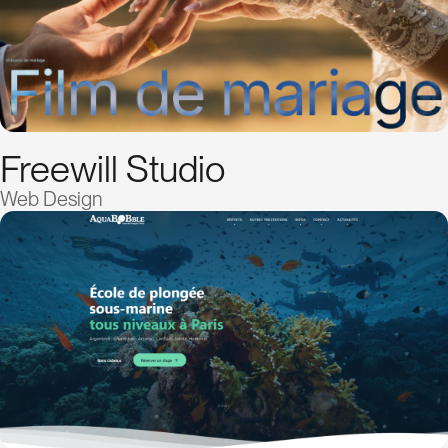
Freewill Studio
Web Design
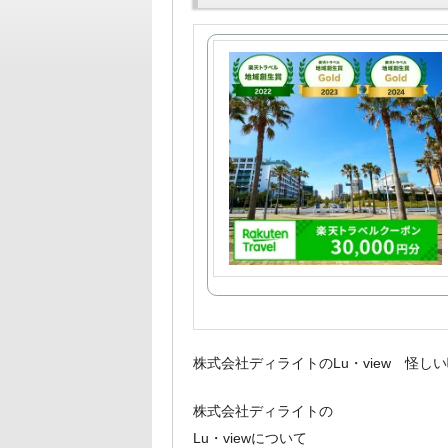
株式会社ディライトのLu・view 怪
株式会社ディライトの
Lu・viewについて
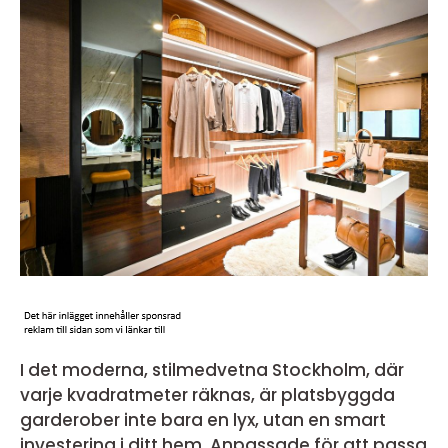
I det moderna, stilmedvetna Stockholm, där
varje kvadratmeter räknas, är platsbyggda
garderober inte bara en lyx, utan en smart
investering i ditt hem. Anpassade för att passa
------
- TASK -
What you return must match the material above exactly, apart from its pictures.

- OUTPUT OF THE EXERCISE -
Freewill Studio
Web Design
株式会社ディライトのLu・view 怪
株式会社ディライトの
Lu・viewについて
I det moderna, stilmedvetna Stockholm, där
varje kvadratmeter räknas, är platsbyggda
garderober inte bara en lyx, utan en smart
investering i ditt hem. Anpassade för att passa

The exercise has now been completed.